* What you should do *
Each line of the data that includes the string "Dinner" is to be copied out.

START Provided information

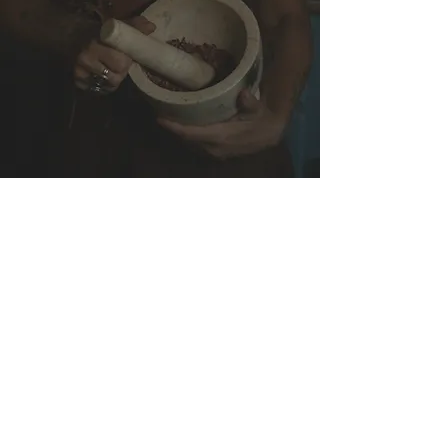
A Sacred Online
Community
A space to connect, share insights,
ask questions and grow alongside
like-hearted women.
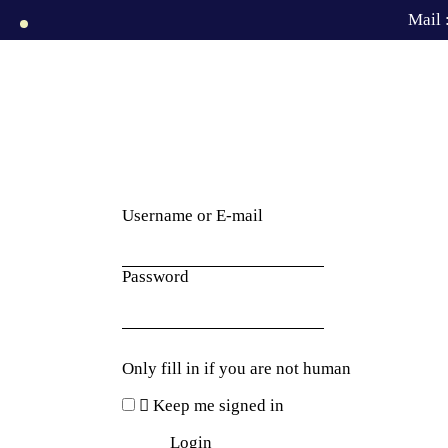
Mail 
Username or E-mail
Password
Only fill in if you are not human
Keep me signed in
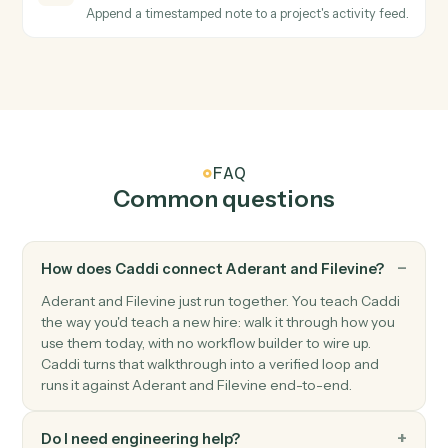
Filevine
Create project
Open a new Filevine project with intake, contacts, an
section data.
Filevine
Create contact
Add a contact to a project with role and relationship
data.
Filevine
Upload document
Add a document to a project with optional metadata.
Filevine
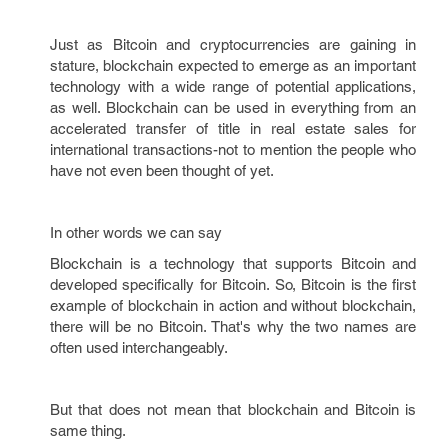
Just as Bitcoin and cryptocurrencies are gaining in
stature, blockchain expected to emerge as an important
technology with a wide range of potential applications,
as well. Blockchain can be used in everything from an
accelerated transfer of title in real estate sales for
international transactions-not to mention the people who
have not even been thought of yet.
In other words we can say
Blockchain is a technology that supports Bitcoin and
developed specifically for Bitcoin. So, Bitcoin is the first
example of blockchain in action and without blockchain,
there will be no Bitcoin. That's why the two names are
often used interchangeably.
But that does not mean that blockchain and Bitcoin is
same thing.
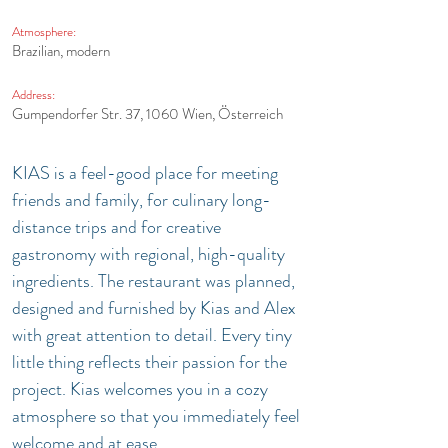
Atmosphere:
Brazilian, modern
Address:
Gumpendorfer Str. 37, 1060 Wien, Österreich
KIAS is a feel-good place for meeting 
friends and family, for culinary long-
distance trips and for creative 
gastronomy with regional, high-quality 
ingredients. The restaurant was planned, 
designed and furnished by Kias and Alex 
with great attention to detail. Every tiny 
little thing reflects their passion for the 
project. Kias welcomes you in a cozy 
atmosphere so that you immediately feel 
welcome and at ease.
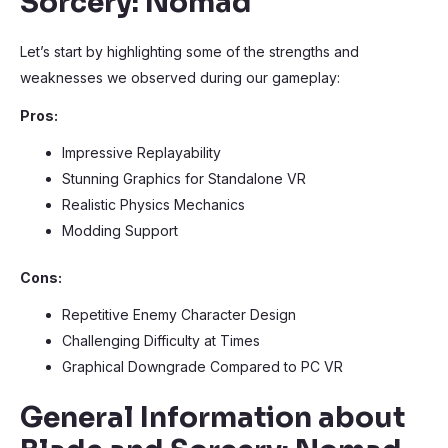
Sorcery: Nomad
Let’s start by highlighting some of the strengths and
weaknesses we observed during our gameplay:
Pros:
Impressive Replayability
Stunning Graphics for Standalone VR
Realistic Physics Mechanics
Modding Support
Cons:
Repetitive Enemy Character Design
Challenging Difficulty at Times
Graphical Downgrade Compared to PC VR
General Information about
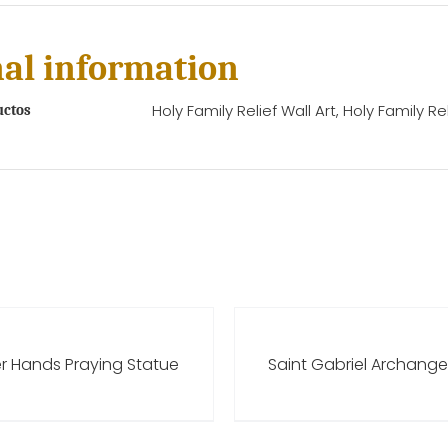
al information
Holy Family Relief Wall Art, Holy Family Rel
uctos
er Hands Praying Statue
Saint Gabriel Archange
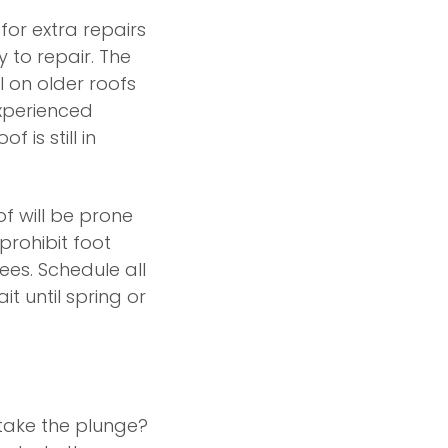
for extra repairs
y to repair. The
l on older roofs
xperienced
 is still in
of will be prone
prohibit foot
ees. Schedule all
t until spring or
 take the plunge?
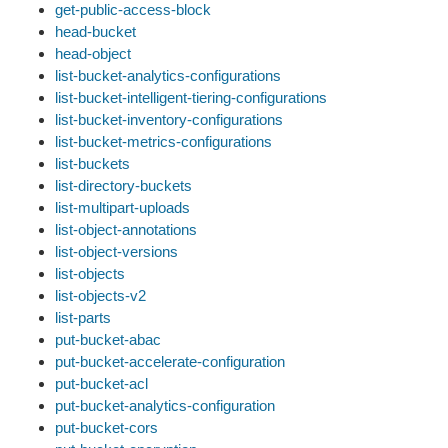
get-public-access-block
head-bucket
head-object
list-bucket-analytics-configurations
list-bucket-intelligent-tiering-configurations
list-bucket-inventory-configurations
list-bucket-metrics-configurations
list-buckets
list-directory-buckets
list-multipart-uploads
list-object-annotations
list-object-versions
list-objects
list-objects-v2
list-parts
put-bucket-abac
put-bucket-accelerate-configuration
put-bucket-acl
put-bucket-analytics-configuration
put-bucket-cors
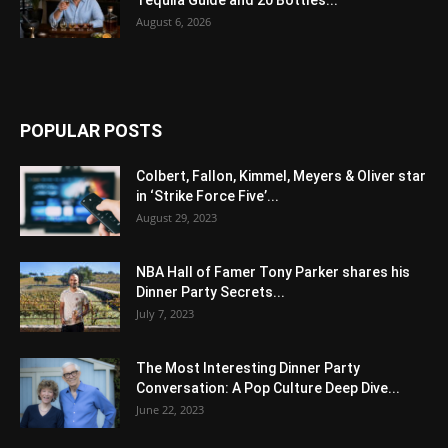
August 6, 2026
POPULAR POSTS
Colbert, Fallon, Kimmel, Meyers & Oliver star
in ‘Strike Force Five’...
August 29, 2023
NBA Hall of Famer Tony Parker shares his
Dinner Party Secrets...
July 7, 2023
The Most Interesting Dinner Party
Conversation: A Pop Culture Deep Dive...
June 22, 2023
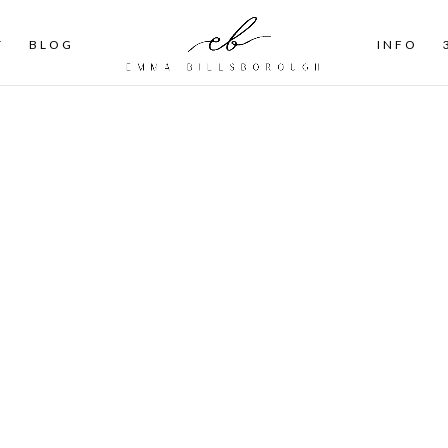
T
BLOG
INFO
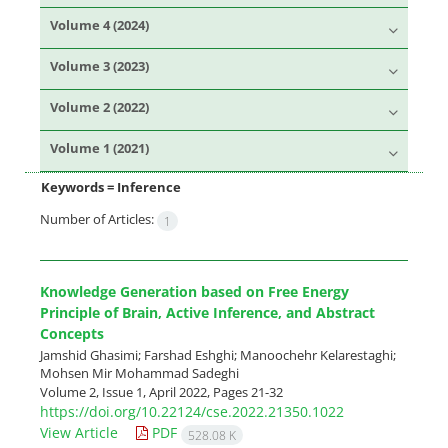
Volume 4 (2024)
Volume 3 (2023)
Volume 2 (2022)
Volume 1 (2021)
Keywords =
Inference
Number of Articles:
1
Knowledge Generation based on Free Energy
Principle of Brain, Active Inference, and Abstract
Concepts
Jamshid Ghasimi; Farshad Eshghi; Manoochehr Kelarestaghi;
Mohsen Mir Mohammad Sadeghi
Volume 2, Issue 1, April 2022, Pages
21-32
https://doi.org/10.22124/cse.2022.21350.1022
View Article
PDF
528.08 K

END Provided information

* Exercise output *
Dinner Party Secrets...
The Most Interesting Dinner Party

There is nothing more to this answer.